Records for processing Start Marker

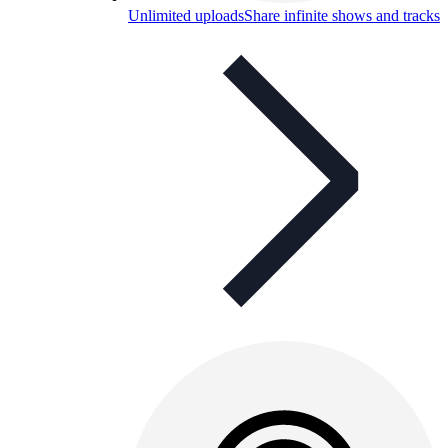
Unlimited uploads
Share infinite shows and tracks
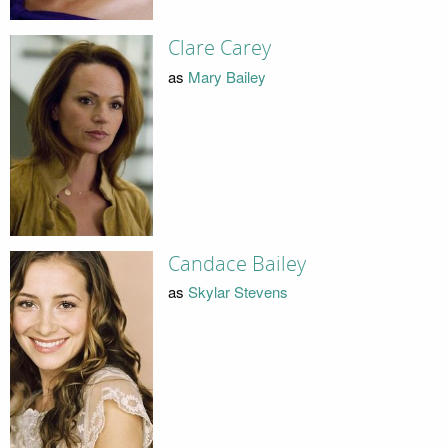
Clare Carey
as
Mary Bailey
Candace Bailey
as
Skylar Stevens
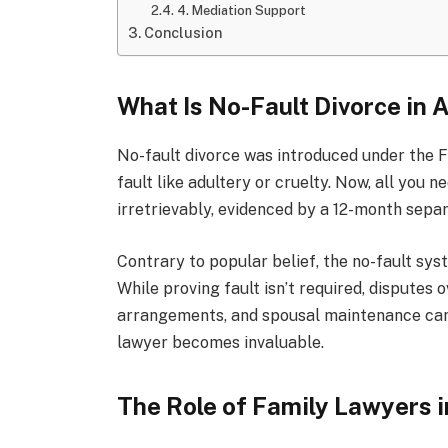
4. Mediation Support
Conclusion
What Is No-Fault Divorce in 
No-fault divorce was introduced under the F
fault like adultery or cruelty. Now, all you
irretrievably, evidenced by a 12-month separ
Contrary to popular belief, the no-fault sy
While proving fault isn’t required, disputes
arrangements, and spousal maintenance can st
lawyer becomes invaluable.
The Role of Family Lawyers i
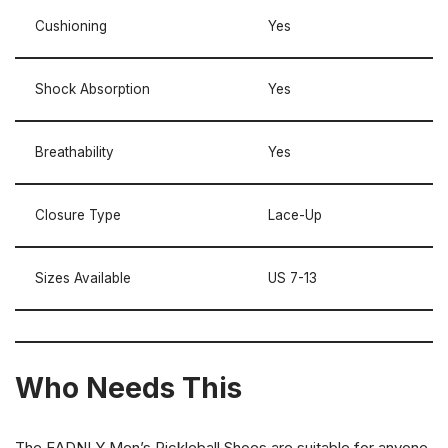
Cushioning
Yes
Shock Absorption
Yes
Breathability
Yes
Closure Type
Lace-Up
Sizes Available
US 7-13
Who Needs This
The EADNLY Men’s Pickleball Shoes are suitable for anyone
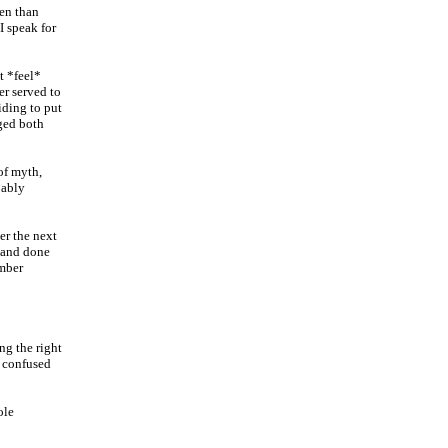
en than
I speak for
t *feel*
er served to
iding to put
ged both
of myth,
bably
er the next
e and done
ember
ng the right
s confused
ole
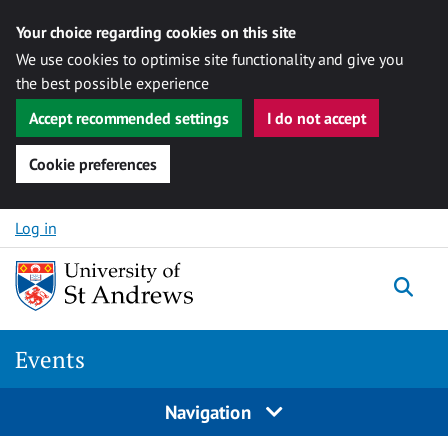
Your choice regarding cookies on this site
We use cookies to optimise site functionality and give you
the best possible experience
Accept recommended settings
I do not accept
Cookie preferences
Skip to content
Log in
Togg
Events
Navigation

Records for processing End Marker
Records for processing Start Marker

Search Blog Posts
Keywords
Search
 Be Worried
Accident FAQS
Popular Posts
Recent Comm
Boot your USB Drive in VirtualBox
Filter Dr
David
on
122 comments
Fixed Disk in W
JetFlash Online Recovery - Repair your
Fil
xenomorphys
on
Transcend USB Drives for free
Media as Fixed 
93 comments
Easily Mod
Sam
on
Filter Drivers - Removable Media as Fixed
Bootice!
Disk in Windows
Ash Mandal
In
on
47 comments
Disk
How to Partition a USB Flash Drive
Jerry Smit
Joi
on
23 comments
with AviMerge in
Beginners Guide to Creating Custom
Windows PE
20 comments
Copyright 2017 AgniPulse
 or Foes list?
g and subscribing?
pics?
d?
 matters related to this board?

Records for processing End Marker
Records for processing Start Marker

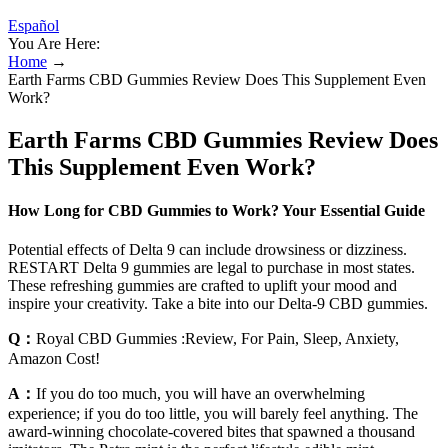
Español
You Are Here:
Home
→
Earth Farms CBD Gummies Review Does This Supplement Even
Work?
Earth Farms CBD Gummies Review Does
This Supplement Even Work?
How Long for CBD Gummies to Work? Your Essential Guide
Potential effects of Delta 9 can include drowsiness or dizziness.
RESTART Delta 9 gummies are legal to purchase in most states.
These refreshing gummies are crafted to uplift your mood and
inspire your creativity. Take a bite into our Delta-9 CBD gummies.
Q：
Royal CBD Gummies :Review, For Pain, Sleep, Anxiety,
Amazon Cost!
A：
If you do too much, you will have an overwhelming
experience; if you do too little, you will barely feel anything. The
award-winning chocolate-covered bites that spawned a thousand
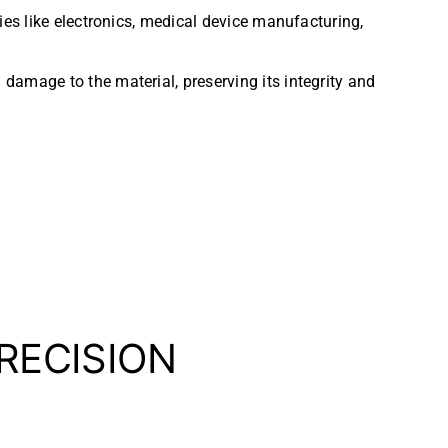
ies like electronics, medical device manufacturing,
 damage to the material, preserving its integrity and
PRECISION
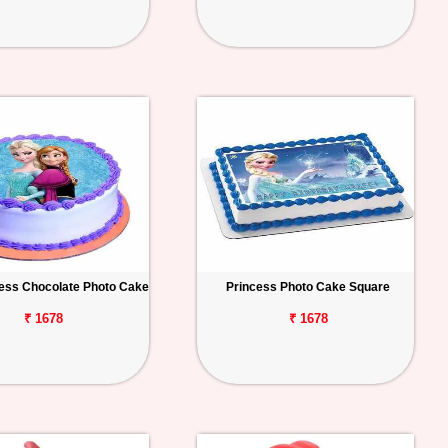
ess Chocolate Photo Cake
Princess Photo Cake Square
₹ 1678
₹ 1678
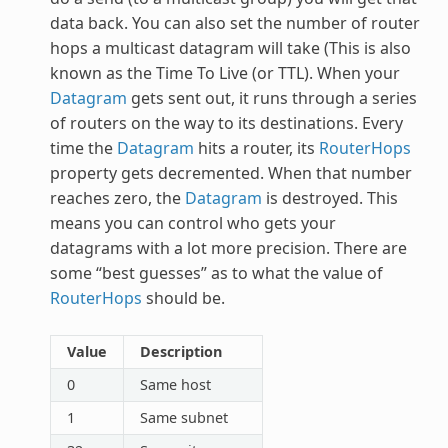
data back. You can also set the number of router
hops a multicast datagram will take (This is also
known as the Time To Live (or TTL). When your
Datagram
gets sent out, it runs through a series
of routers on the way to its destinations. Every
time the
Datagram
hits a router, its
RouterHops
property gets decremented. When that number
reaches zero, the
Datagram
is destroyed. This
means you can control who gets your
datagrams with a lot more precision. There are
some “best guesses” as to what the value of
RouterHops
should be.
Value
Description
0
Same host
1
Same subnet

Records for processing End Marker

Give back the records above exactly, limited to the lines between the one holding "data back. You" and the one holding "Same subnet", inclusive.

**Exercise result**
data back. You can also set the number of router
hops a multicast datagram will take (This is also
known as the Time To Live (or TTL). When your
Datagram
gets sent out, it runs through a series
of routers on the way to its destinations. Every
time the
Datagram
hits a router, its
RouterHops
property gets decremented. When that number
reaches zero, the
Datagram
is destroyed. This
means you can control who gets your
datagrams with a lot more precision. There are
some “best guesses” as to what the value of
RouterHops
should be.
Value
Description
0
Same host
1
Same subnet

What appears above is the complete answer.